The court also found that even if the fees are not actually used for activities other than collective bargaining, if the possibility exists that they could be used, the rights of nonunion employees have been violated.
"Just the danger (as distinct from actuality) of depriving people of the freedom of expression guaranteed by the First Amendment has led courts to invalidate procedures that created the danger," the court said.
The school board, as an arm of the state, has an obligation to make certain that the agency-fee procedures it sanctions do not violate the rights of nonunion employees, the appeals court said.
But in Chicago, the school board failed to tell nonunion employees how the agency fees would be used and were remiss in allowing a grievance procedure that "creates the danger" that the employees' rights would be violated, the court ruled.
Under the grievance procedure,el5lnonunion employees who protested the seizure and the use of their funds for union activities unrelated to collective bargaining could only appeal to a union panel and then to an arbitrator picked by the union and paid by the union.
The court found that since the grievance procedure was entirely in the hands of union officials, it was inherently biased against nonunion employees.
The appellate court also questioned the competence of arbitrators to make First Amendment determinations, "but that is what the arbitrator would have to do in any case where the dissenter objected that the agency fee ... was being used for impermissible political or ideological purposes."
"The procedure that the defendants adopted in this case is constitutionally inadequate and they must go back to the drawing board," the court said.
Then, in what union officials have called an "unusual" action, the court proceeded to outline a procedure for the Chicago Board of Education that would conform to the law.
The court recommended, "without wanting to be dogmatic or to foreclose consideration of alternative procedures," that to conform to the requirements of the law, the school board should provide "a prompt administrative hearing before the state board of education or some other state or local agency--the hearing to incorporate the usual safeguards for evidentiary hearings before administrative agencies--and a right of judicial review of the agency's decision."
The court also addressed the issue of a rebate procedure for nonunion members whose agency fees have been misused, although nonunion members in Chicago had never charged that their funds had been misused.
Based on the Supreme Court's decision last spring in Ellis v.

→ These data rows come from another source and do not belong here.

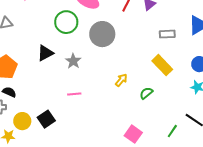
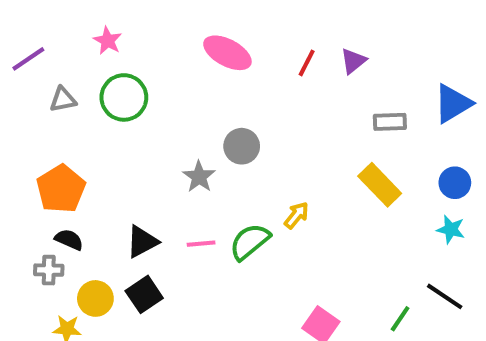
green circle: (66, 22) -> (124, 97), moved
gray circle: (102, 34) -> (242, 146), moved, size x0.7
black triangle: (45, 53) -> (142, 242), moved
green semicircle: (146, 93) -> (250, 242), moved, size x1.5

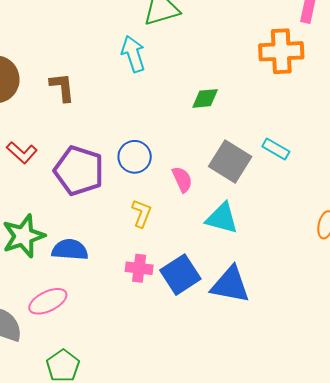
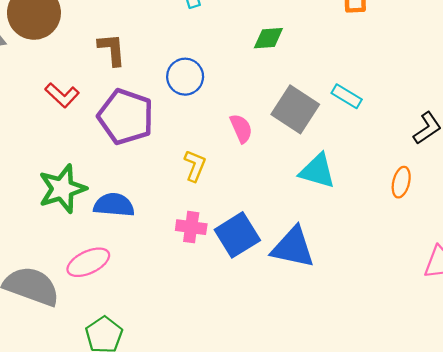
brown L-shape: (62, 87) -> (112, 50), moved
blue circle: (135, 157) -> (185, 77), moved
cyan triangle: (222, 218) -> (317, 171), moved

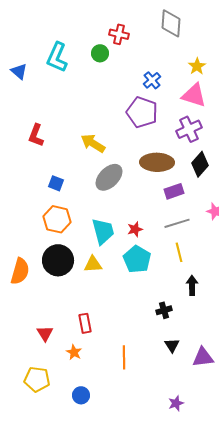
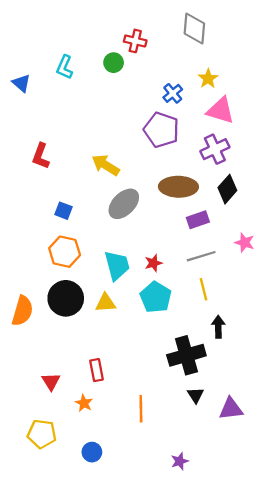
cyan L-shape: (57, 57) -> (65, 67), size x0.7
yellow star: (197, 66) -> (208, 79), moved
black cross: (164, 310) -> (186, 355), size x2.0
purple star: (176, 403) -> (180, 461), moved

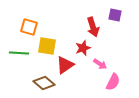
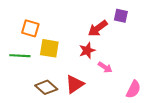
red arrow: (93, 27) -> (98, 28), turned 72
red triangle: (65, 65) -> (75, 84), moved
pink semicircle: (113, 82) -> (133, 89), moved

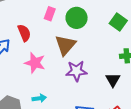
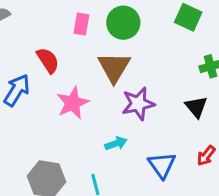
pink star: (35, 63) -> (73, 103), turned -30
cyan arrow: (39, 98) -> (116, 143), moved

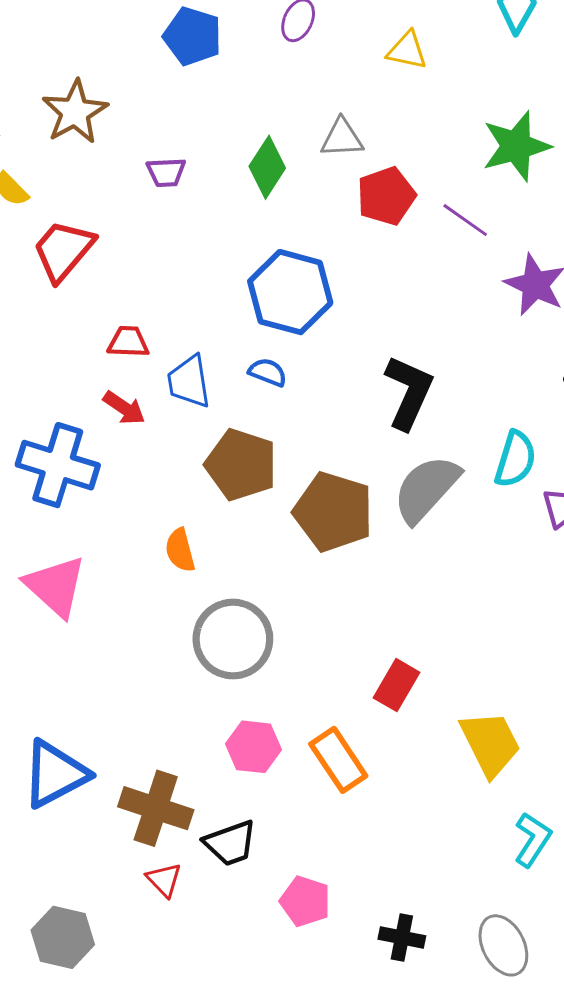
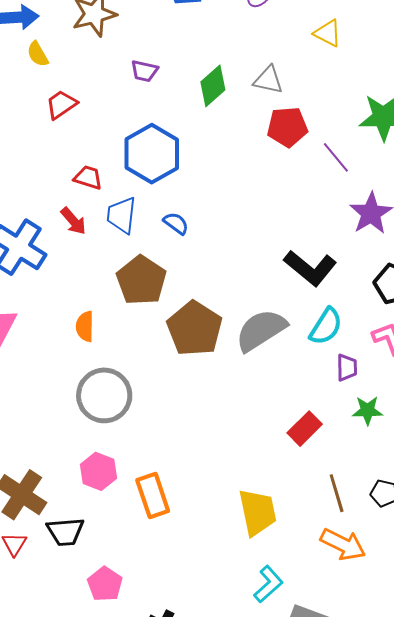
red trapezoid: (63, 250) -> (61, 105), size x0.7
blue hexagon: (290, 292) -> (152, 154), moved
black L-shape: (409, 392) -> (310, 268), moved, turned 90
red rectangle: (396, 685) -> (305, 429), moved

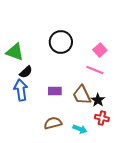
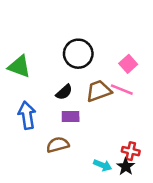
black semicircle: (26, 72) -> (64, 92), moved
brown trapezoid: (82, 95) -> (99, 91), moved, turned 95
black star: (98, 100) -> (126, 167), moved
brown semicircle: (53, 123) -> (58, 145), moved

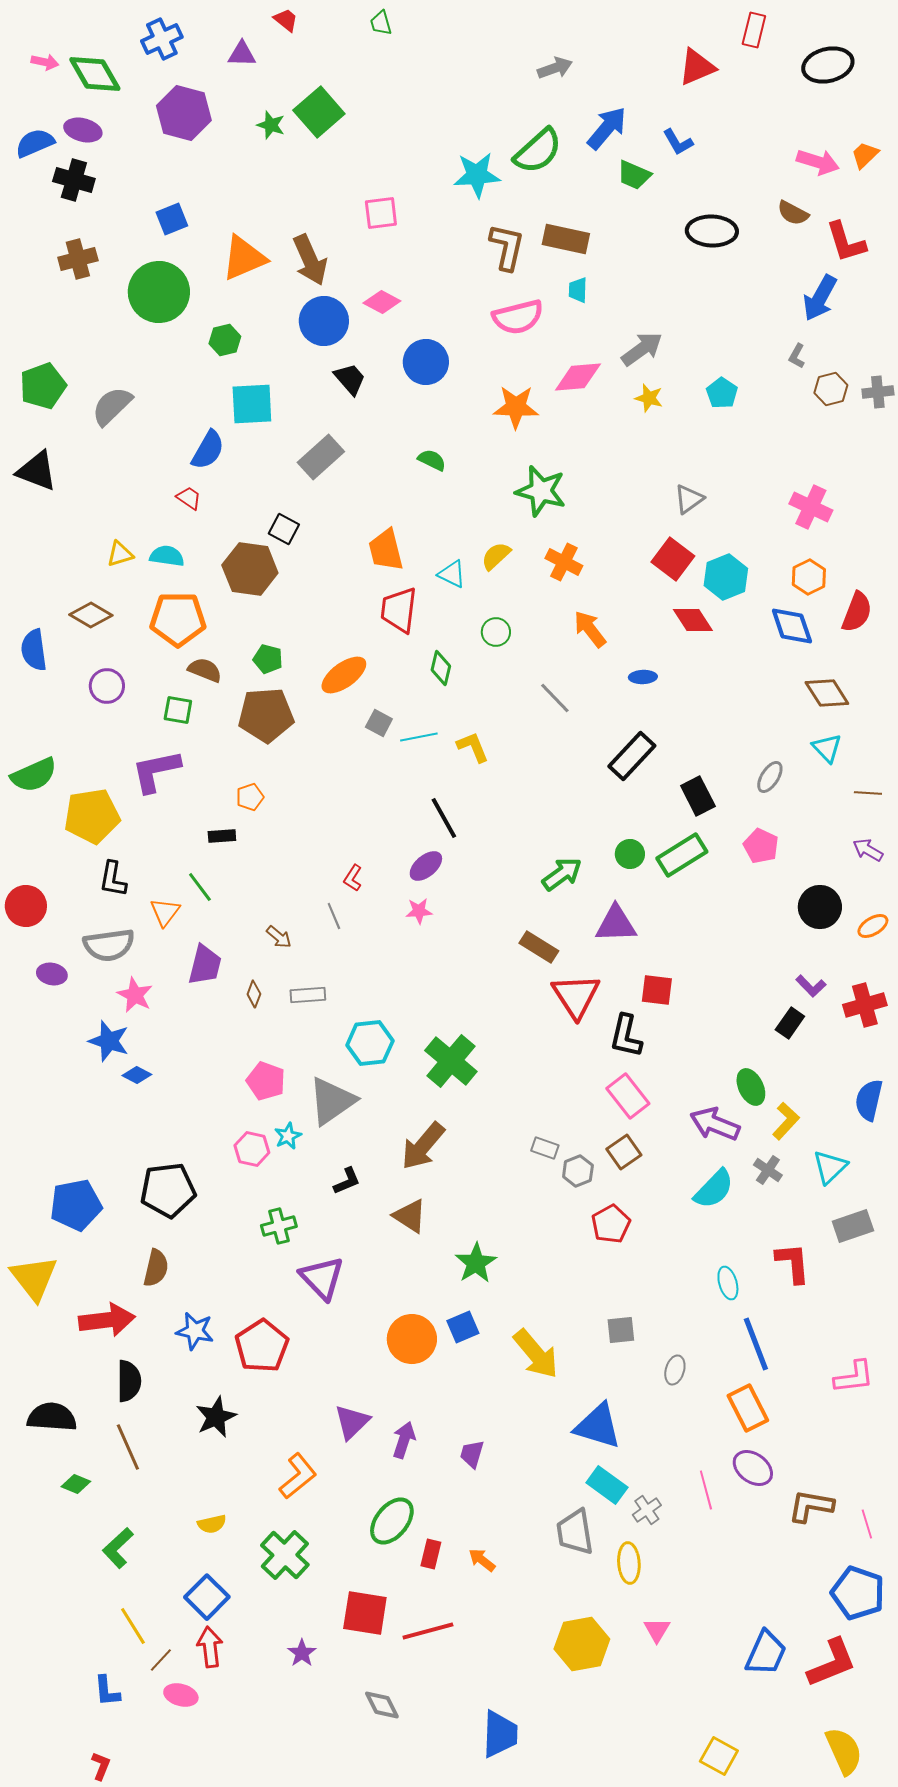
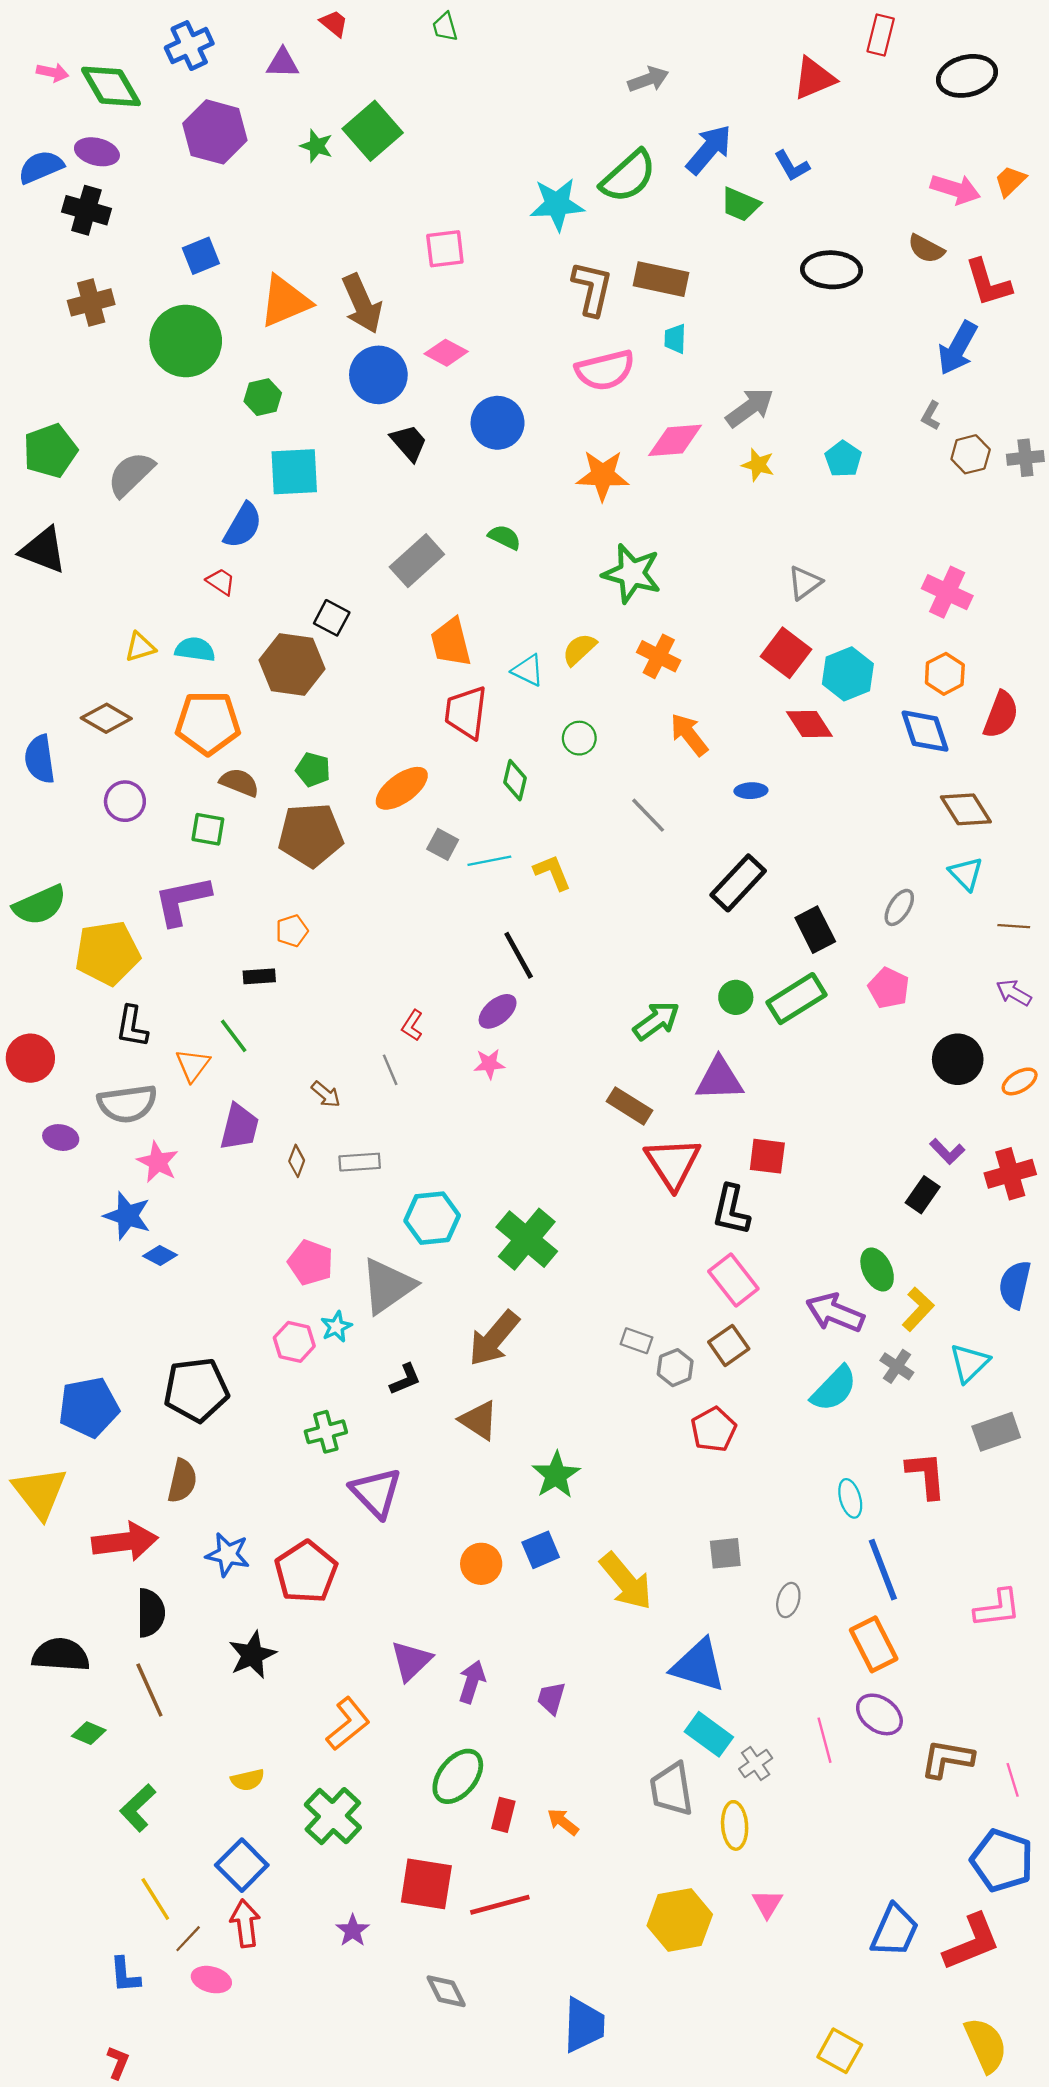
gray rectangle: (321, 457) -> (417, 561), moved
orange circle: (412, 1339) -> (481, 1564), size x0.7

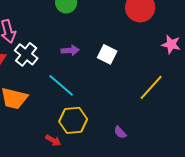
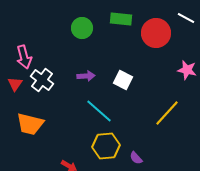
cyan line: (61, 85) -> (99, 111), moved
yellow hexagon: (73, 120) -> (106, 146), moved

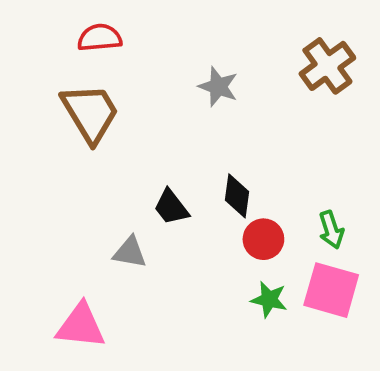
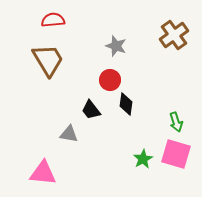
red circle: (263, 239) -> (110, 80), moved
green star: (269, 299) -> (143, 159), turned 30

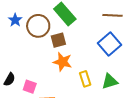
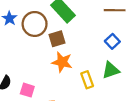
blue square: (109, 44) -> (112, 41), size x0.6
green triangle: (110, 81) -> (111, 70), moved

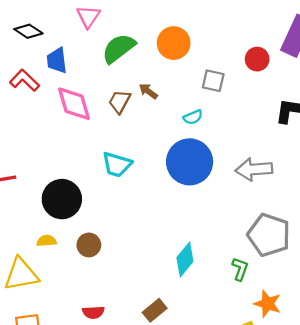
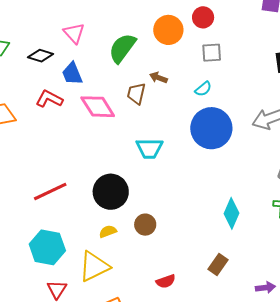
pink triangle: (88, 17) -> (74, 33), moved
red circle: (257, 59) -> (203, 17), moved

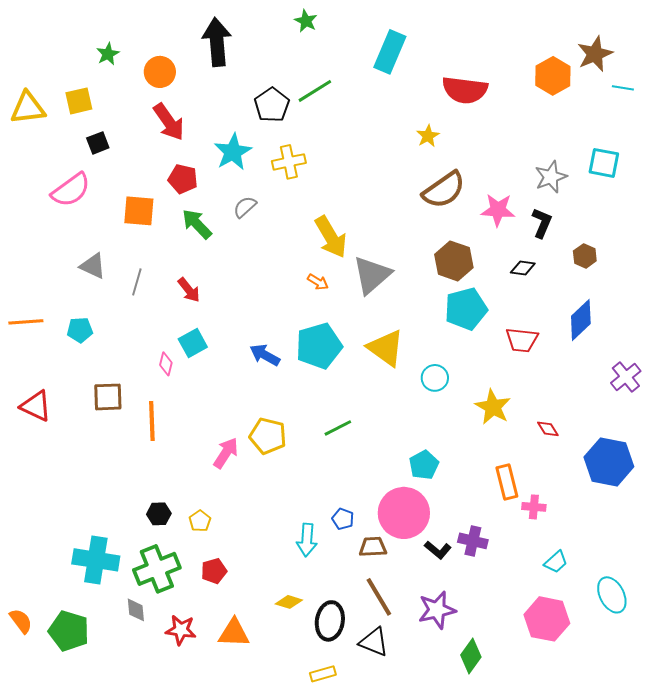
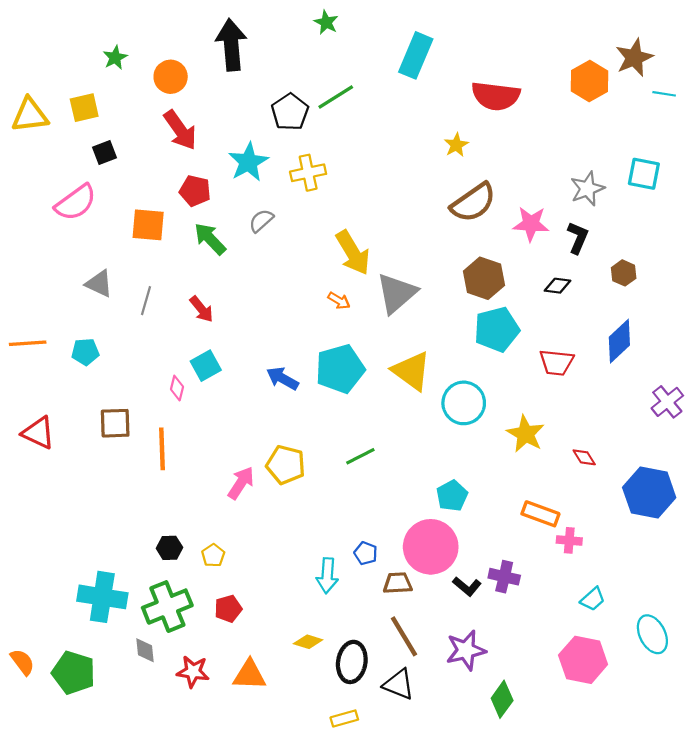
cyan circle: (435, 378) -> (464, 403), size x1.5
orange rectangle: (507, 482) -> (540, 514), turned -56

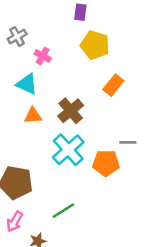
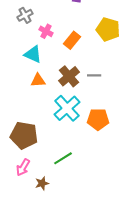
yellow pentagon: (95, 45) -> (108, 29), moved
orange rectangle: (113, 85) -> (72, 40), moved
gray line: (128, 142) -> (94, 75), moved

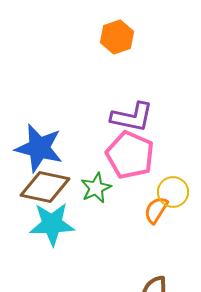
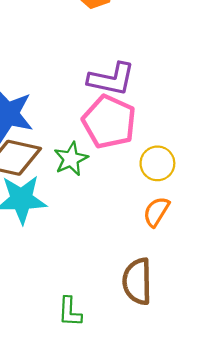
orange semicircle: (156, 210) -> (156, 212), moved

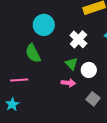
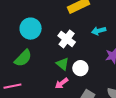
green semicircle: (33, 53) -> (23, 58), turned -102
pink arrow: (68, 83) -> (62, 83), turned 144

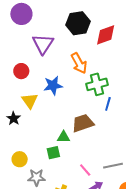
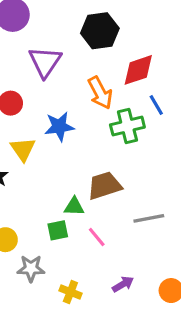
red diamond: (106, 35) -> (138, 70), moved
blue line: (108, 104) -> (156, 105), moved, turned -48
gray line: (113, 166) -> (149, 218), moved
pink line: (85, 170) -> (97, 237), moved

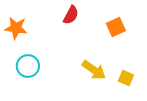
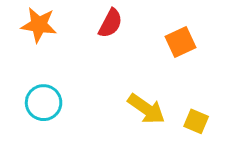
orange star: (16, 28) -> (39, 25), moved

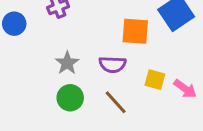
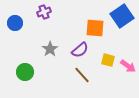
purple semicircle: (113, 65) -> (80, 50), turned -42
green circle: (70, 98) -> (25, 72), moved

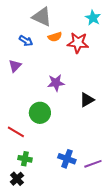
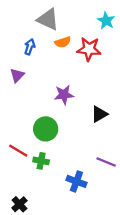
blue arrow: (26, 41) -> (30, 47), turned -104
green cross: (25, 159) -> (41, 161), moved
purple line: (93, 164) -> (106, 162), moved, turned 42

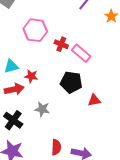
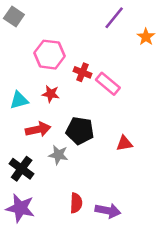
red star: (31, 76) -> (51, 94), moved
black pentagon: (71, 82) -> (80, 131), moved
red arrow: (14, 89) -> (38, 129), moved

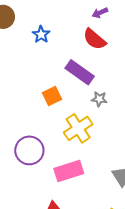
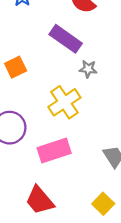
orange square: (52, 96) -> (16, 67), moved

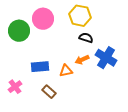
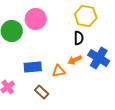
yellow hexagon: (80, 16) -> (86, 16), moved
black semicircle: (86, 38) -> (79, 38), turned 72

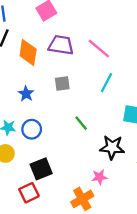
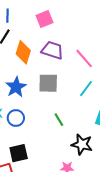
gray square: (62, 83) -> (48, 83), size x1.5
blue star: (26, 94) -> (16, 87), size x1.5

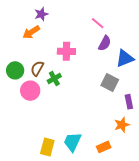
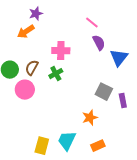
purple semicircle: (105, 43) -> (99, 43), turned -56
blue triangle: (125, 58) -> (119, 58), turned -30
green cross: (54, 78) -> (56, 74), moved
gray square: (110, 83) -> (104, 92), moved
orange star: (122, 125) -> (90, 118), moved

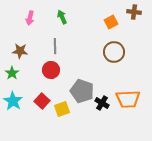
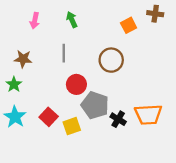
brown circle: (114, 52) -> (111, 60), moved
red circle: (51, 70) -> (76, 84), moved

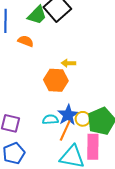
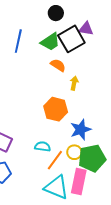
orange semicircle: (26, 41) -> (58, 65), moved
yellow arrow: (68, 63) -> (74, 83), moved, turned 88
blue star: (68, 115) -> (81, 130), moved

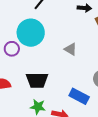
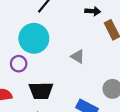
purple circle: (12, 49) -> (19, 64), moved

Brotherhood of Railway Clerks, a ruling that invalidated union rebate programs to reimburse nonunion employees for the portion of their dues spent on political activities, the appeals court ruled in Hudson that simply refunding misused fees is not enough. (See Education Week, May 16, 1984.)
"During the period between the deduction and the rebate, the union has the use of the dissenter's money, interest free," the court said. "This means that even if the dissenter wins, some of his money--the amount being measured by the value to the union of having this interest-free loan--ends up supporting the union's political activities."
The appeals court panel suggested that the union place the dissenters' money in escrow while the legitimacy of the union's proposed use of it is being determined.
Again, taking a related Supreme Court decision a step further, the judges also suggested that the management of the account be turned over to a bank or a trust company to further protect the dissenters.
"The union might decide, for example, to forgo a high interest rate in order to punish dissenters," the court said.
Mr. Poltrock of the aft, said that the court's ruling is impractical for both unions and school boards.
"No union is going to allow an employer to examine its books and records," Mr. Poltrock said, adding that most school boards would be reluctant to supervise union activity.